Your objective -
Copy out all lines in the data below containing the string "specific".

[Dataset entries]
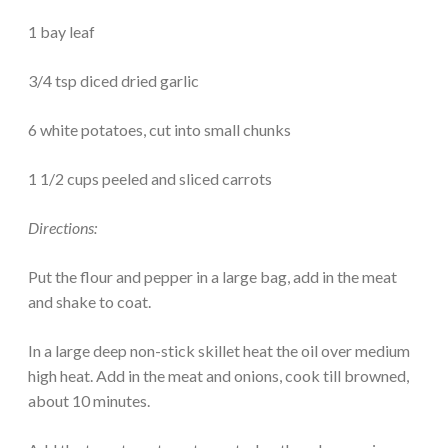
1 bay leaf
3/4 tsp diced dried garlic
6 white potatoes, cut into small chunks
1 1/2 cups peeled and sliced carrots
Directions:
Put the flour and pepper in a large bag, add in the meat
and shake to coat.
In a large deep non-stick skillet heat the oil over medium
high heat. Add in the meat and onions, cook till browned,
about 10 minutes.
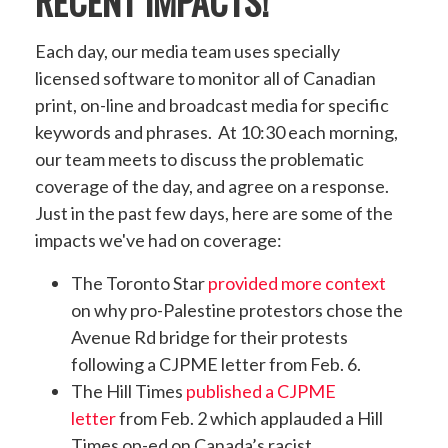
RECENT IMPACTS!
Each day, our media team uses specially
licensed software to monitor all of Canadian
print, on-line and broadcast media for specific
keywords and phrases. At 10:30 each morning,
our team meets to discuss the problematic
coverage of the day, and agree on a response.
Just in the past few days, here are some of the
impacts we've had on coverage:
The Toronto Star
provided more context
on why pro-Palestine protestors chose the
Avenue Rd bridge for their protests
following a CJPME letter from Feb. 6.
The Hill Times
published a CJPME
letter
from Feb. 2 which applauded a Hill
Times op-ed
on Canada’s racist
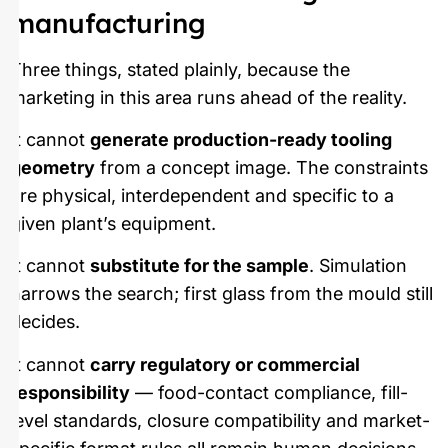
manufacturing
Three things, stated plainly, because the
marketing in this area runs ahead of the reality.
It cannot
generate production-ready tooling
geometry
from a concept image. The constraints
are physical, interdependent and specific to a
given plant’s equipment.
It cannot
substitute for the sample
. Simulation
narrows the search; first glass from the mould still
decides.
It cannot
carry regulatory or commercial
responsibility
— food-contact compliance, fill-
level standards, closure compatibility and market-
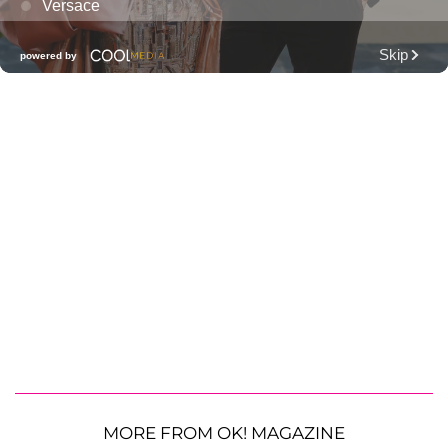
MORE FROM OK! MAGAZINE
...
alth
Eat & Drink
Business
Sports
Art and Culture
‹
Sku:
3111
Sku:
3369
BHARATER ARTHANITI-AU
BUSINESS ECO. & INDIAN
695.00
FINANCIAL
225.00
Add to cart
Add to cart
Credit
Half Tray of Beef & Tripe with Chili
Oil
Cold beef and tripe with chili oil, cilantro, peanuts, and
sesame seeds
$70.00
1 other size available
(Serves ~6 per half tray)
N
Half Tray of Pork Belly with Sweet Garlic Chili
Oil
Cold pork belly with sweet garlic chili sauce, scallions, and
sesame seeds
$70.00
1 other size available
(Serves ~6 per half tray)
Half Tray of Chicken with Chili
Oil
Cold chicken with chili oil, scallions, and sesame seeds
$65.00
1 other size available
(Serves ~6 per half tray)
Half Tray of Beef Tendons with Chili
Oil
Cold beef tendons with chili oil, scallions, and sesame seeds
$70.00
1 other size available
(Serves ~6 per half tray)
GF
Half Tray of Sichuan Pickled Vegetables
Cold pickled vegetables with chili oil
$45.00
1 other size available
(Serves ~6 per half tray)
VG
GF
---
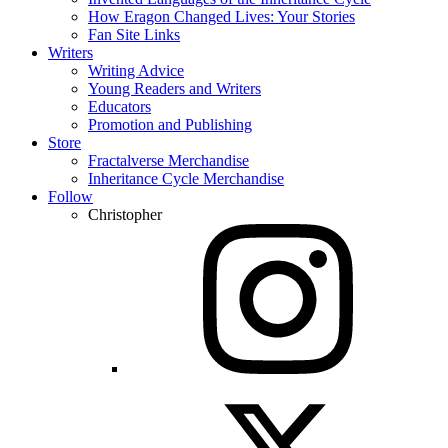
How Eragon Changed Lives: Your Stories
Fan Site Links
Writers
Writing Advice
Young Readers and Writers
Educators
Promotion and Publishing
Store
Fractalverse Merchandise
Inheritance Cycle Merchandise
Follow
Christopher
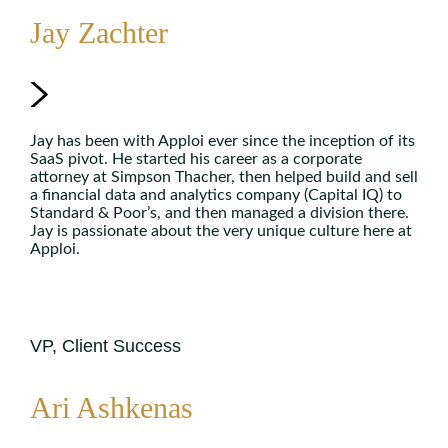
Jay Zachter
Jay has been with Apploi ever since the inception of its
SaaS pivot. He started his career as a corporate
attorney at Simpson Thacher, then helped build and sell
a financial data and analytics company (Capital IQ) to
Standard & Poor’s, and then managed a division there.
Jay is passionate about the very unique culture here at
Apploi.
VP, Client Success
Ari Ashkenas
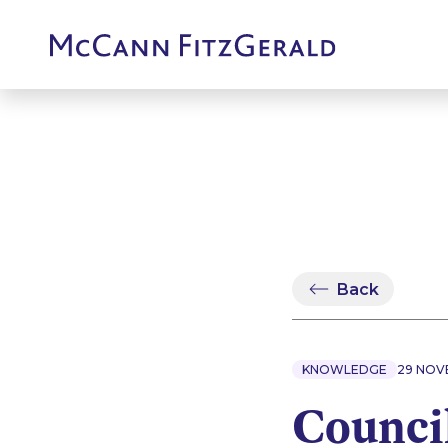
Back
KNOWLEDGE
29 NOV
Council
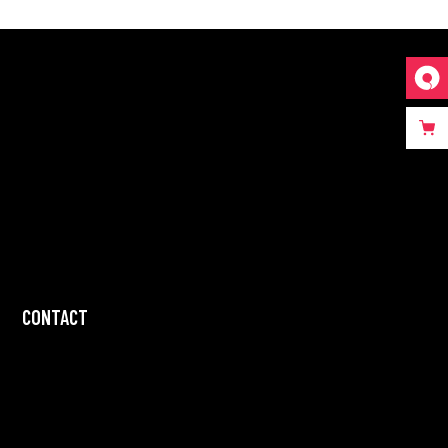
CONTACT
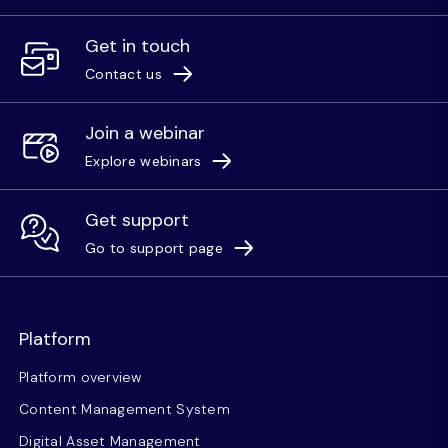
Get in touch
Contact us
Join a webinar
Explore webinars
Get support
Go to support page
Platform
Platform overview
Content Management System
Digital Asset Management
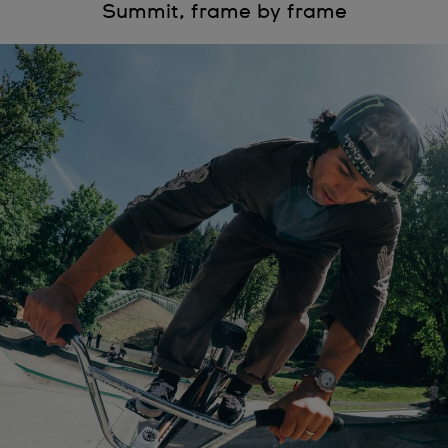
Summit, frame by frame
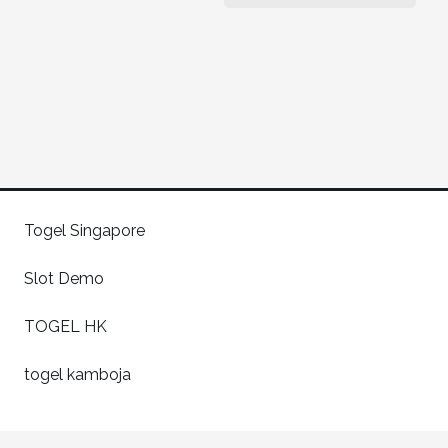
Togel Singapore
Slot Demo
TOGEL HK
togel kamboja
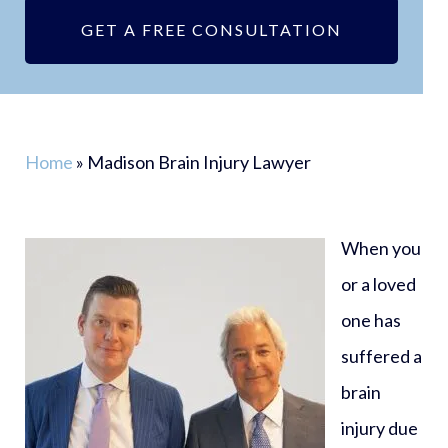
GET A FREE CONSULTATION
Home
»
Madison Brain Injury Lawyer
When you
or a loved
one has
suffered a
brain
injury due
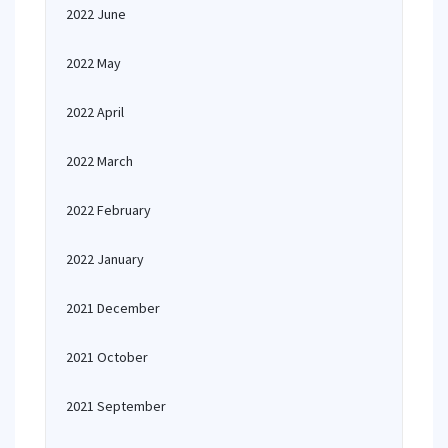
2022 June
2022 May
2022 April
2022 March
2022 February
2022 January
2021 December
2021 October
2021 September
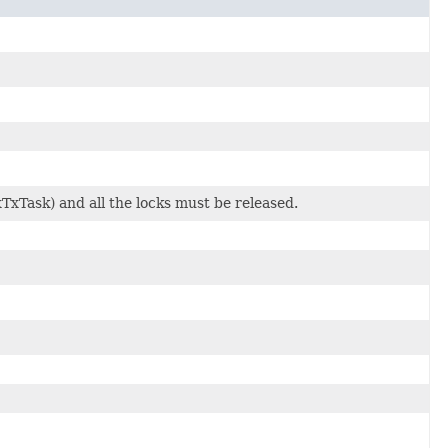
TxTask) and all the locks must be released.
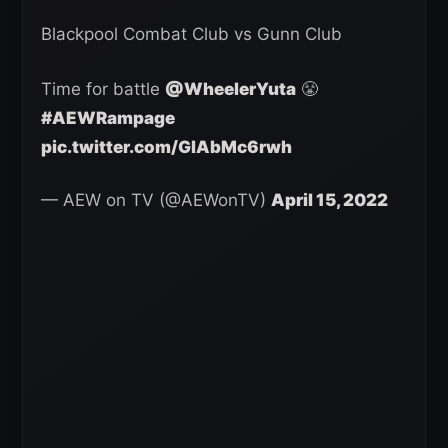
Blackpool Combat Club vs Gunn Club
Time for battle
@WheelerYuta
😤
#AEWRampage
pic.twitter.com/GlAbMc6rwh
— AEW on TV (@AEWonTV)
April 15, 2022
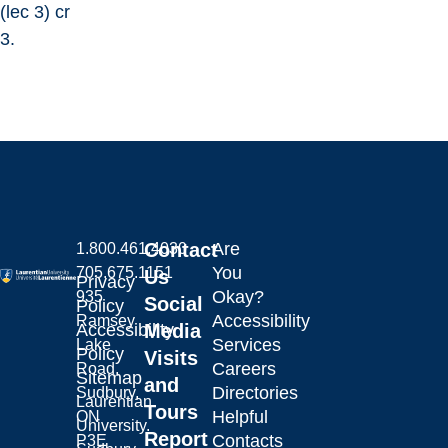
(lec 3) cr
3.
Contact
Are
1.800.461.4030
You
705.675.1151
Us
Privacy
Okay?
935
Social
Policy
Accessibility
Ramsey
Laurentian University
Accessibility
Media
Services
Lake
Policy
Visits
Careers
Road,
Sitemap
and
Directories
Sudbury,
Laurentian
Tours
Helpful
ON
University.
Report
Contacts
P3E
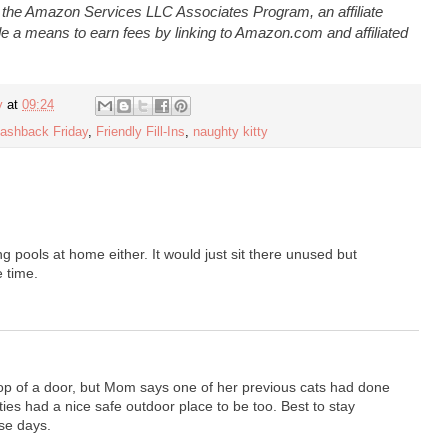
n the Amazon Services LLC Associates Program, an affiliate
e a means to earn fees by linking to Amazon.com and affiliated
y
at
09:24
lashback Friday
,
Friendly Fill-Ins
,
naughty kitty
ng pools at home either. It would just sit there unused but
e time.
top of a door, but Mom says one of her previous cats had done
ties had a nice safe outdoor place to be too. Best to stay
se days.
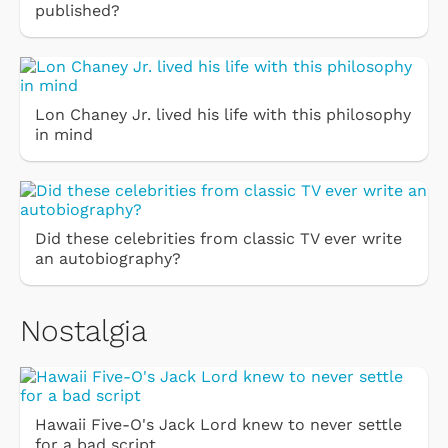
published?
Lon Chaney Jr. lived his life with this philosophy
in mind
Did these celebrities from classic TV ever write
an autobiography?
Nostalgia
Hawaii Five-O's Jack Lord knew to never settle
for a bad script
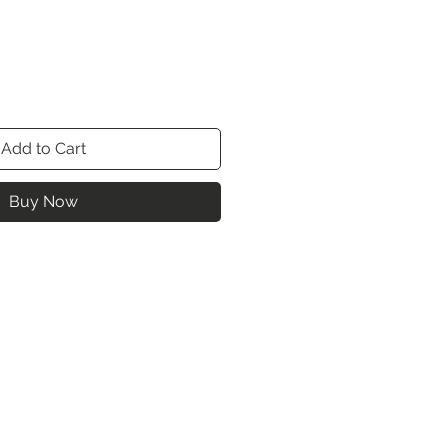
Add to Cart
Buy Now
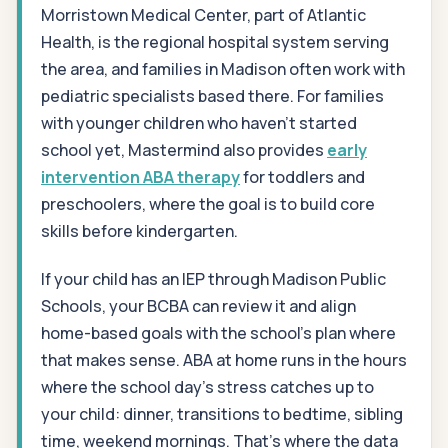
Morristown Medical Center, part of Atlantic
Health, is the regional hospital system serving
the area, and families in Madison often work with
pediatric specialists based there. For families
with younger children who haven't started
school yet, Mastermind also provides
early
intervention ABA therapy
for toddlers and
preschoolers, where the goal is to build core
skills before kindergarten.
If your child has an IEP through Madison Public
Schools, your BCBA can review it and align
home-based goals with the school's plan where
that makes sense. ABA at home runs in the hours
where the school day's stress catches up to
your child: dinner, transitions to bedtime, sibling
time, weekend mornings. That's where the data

Completed task -
print, on-line and broadcast media for specific
are physical, interdependent and specific to a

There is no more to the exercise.